■ Data to use ■
◇ ◇ ◇ ◇
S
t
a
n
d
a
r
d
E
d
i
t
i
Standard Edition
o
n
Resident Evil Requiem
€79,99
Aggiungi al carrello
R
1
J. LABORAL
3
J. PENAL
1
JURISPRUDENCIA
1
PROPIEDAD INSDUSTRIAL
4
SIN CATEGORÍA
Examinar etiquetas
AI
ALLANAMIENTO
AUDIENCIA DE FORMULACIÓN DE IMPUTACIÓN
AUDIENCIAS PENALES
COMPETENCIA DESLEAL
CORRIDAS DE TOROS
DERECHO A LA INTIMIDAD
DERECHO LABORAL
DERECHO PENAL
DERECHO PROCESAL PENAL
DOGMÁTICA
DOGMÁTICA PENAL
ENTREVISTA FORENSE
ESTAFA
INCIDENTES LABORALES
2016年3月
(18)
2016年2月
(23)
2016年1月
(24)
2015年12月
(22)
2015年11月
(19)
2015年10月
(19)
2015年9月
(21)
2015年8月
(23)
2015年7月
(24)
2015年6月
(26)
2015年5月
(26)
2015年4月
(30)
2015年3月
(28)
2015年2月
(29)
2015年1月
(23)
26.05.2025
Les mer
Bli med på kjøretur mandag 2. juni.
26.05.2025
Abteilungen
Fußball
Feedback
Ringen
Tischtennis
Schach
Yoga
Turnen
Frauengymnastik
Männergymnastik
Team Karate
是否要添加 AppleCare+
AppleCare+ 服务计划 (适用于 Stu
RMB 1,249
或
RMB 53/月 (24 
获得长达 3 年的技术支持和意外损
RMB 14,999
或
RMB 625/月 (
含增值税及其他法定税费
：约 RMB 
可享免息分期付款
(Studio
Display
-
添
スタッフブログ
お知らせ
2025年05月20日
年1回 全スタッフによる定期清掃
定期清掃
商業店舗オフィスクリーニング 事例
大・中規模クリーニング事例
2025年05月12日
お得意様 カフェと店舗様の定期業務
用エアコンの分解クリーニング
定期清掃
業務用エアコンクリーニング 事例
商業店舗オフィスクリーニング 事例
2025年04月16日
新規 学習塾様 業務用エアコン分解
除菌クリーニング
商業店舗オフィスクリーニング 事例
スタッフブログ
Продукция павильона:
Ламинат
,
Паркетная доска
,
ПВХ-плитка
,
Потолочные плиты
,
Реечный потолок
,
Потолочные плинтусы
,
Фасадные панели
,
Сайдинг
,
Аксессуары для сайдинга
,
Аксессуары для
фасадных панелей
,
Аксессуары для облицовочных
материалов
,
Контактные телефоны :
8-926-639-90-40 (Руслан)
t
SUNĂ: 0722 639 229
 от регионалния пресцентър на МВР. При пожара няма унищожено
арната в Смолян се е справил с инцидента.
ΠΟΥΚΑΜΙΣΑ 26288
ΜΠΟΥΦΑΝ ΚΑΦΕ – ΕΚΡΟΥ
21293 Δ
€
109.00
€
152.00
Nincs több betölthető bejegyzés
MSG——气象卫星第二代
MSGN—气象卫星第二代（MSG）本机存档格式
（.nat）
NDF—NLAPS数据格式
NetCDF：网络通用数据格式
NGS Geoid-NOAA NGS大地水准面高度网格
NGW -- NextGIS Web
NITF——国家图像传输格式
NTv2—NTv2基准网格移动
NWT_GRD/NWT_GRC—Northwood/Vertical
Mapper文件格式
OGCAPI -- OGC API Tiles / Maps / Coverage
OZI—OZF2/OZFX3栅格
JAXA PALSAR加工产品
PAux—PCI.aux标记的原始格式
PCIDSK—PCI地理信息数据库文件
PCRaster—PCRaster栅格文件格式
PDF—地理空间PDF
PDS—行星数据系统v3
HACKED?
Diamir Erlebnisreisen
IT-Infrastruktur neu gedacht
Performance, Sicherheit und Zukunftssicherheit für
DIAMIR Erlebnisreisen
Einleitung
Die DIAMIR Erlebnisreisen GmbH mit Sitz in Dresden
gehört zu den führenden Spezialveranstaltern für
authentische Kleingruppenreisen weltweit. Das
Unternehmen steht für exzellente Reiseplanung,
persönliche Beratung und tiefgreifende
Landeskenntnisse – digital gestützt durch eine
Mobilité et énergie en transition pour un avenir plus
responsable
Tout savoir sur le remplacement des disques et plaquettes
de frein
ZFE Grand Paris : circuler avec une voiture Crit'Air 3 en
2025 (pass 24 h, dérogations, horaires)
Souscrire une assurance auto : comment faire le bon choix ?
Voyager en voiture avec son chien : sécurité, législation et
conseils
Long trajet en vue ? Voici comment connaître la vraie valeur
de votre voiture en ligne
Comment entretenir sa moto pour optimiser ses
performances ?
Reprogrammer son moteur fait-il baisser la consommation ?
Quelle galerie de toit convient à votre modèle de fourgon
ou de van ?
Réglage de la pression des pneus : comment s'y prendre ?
◇ ◇ ◇ ◇
■ Goal of the exercise ■
The records above, in their entirety, need to be set down again exactly.

■ Answer to the problem ■
S
t
a
n
d
a
r
d
E
d
i
t
i
Standard Edition
o
n
Resident Evil Requiem
€79,99
Aggiungi al carrello
R
1
J. LABORAL
3
J. PENAL
1
JURISPRUDENCIA
1
PROPIEDAD INSDUSTRIAL
4
SIN CATEGORÍA
Examinar etiquetas
AI
ALLANAMIENTO
AUDIENCIA DE FORMULACIÓN DE IMPUTACIÓN
AUDIENCIAS PENALES
COMPETENCIA DESLEAL
CORRIDAS DE TOROS
DERECHO A LA INTIMIDAD
DERECHO LABORAL
DERECHO PENAL
DERECHO PROCESAL PENAL
DOGMÁTICA
DOGMÁTICA PENAL
ENTREVISTA FORENSE
ESTAFA
INCIDENTES LABORALES
2016年3月
(18)
2016年2月
(23)
2016年1月
(24)
2015年12月
(22)
2015年11月
(19)
2015年10月
(19)
2015年9月
(21)
2015年8月
(23)
2015年7月
(24)
2015年6月
(26)
2015年5月
(26)
2015年4月
(30)
2015年3月
(28)
2015年2月
(29)
2015年1月
(23)
26.05.2025
Les mer
Bli med på kjøretur mandag 2. juni.
26.05.2025
Abteilungen
Fußball
Feedback
Ringen
Tischtennis
Schach
Yoga
Turnen
Frauengymnastik
Männergymnastik
Team Karate
是否要添加 AppleCare+
AppleCare+ 服务计划 (适用于 Stu
RMB 1,249
或
RMB 53/月 (24 
获得长达 3 年的技术支持和意外损
RMB 14,999
或
RMB 625/月 (
含增值税及其他法定税费
：约 RMB 
可享免息分期付款
(Studio
Display
-
添
スタッフブログ
お知らせ
2025年05月20日
年1回 全スタッフによる定期清掃
定期清掃
商業店舗オフィスクリーニング 事例
大・中規模クリーニング事例
2025年05月12日
お得意様 カフェと店舗様の定期業務
用エアコンの分解クリーニング
定期清掃
業務用エアコンクリーニング 事例
商業店舗オフィスクリーニング 事例
2025年04月16日
新規 学習塾様 業務用エアコン分解
除菌クリーニング
商業店舗オフィスクリーニング 事例
スタッフブログ
Продукция павильона:
Ламинат
,
Паркетная доска
,
ПВХ-плитка
,
Потолочные плиты
,
Реечный потолок
,
Потолочные плинтусы
,
Фасадные панели
,
Сайдинг
,
Аксессуары для сайдинга
,
Аксессуары для
фасадных панелей
,
Аксессуары для облицовочных
материалов
,
Контактные телефоны :
8-926-639-90-40 (Руслан)
t
SUNĂ: 0722 639 229
 от регионалния пресцентър на МВР. При пожара няма унищожено
арната в Смолян се е справил с инцидента.
ΠΟΥΚΑΜΙΣΑ 26288
ΜΠΟΥΦΑΝ ΚΑΦΕ – ΕΚΡΟΥ
21293 Δ
€
109.00
€
152.00
Nincs több betölthető bejegyzés
MSG——气象卫星第二代
MSGN—气象卫星第二代（MSG）本机存档格式
（.nat）
NDF—NLAPS数据格式
NetCDF：网络通用数据格式
NGS Geoid-NOAA NGS大地水准面高度网格
NGW -- NextGIS Web
NITF——国家图像传输格式
NTv2—NTv2基准网格移动
NWT_GRD/NWT_GRC—Northwood/Vertical
Mapper文件格式
OGCAPI -- OGC API Tiles / Maps / Coverage
OZI—OZF2/OZFX3栅格
JAXA PALSAR加工产品
PAux—PCI.aux标记的原始格式
PCIDSK—PCI地理信息数据库文件
PCRaster—PCRaster栅格文件格式
PDF—地理空间PDF
PDS—行星数据系统v3
HACKED?
Diamir Erlebnisreisen
IT-Infrastruktur neu gedacht
Performance, Sicherheit und Zukunftssicherheit für
DIAMIR Erlebnisreisen
Einleitung
Die DIAMIR Erlebnisreisen GmbH mit Sitz in Dresden
gehört zu den führenden Spezialveranstaltern für
authentische Kleingruppenreisen weltweit. Das
Unternehmen steht für exzellente Reiseplanung,
persönliche Beratung und tiefgreifende
Landeskenntnisse – digital gestützt durch eine
Mobilité et énergie en transition pour un avenir plus
responsable
Tout savoir sur le remplacement des disques et plaquettes
de frein
ZFE Grand Paris : circuler avec une voiture Crit'Air 3 en
2025 (pass 24 h, dérogations, horaires)
Souscrire une assurance auto : comment faire le bon choix ?
Voyager en voiture avec son chien : sécurité, législation et
conseils
Long trajet en vue ? Voici comment connaître la vraie valeur
de votre voiture en ligne
Comment entretenir sa moto pour optimiser ses
performances ?
Reprogrammer son moteur fait-il baisser la consommation ?
Quelle galerie de toit convient à votre modèle de fourgon
ou de van ?
Réglage de la pression des pneus : comment s'y prendre ?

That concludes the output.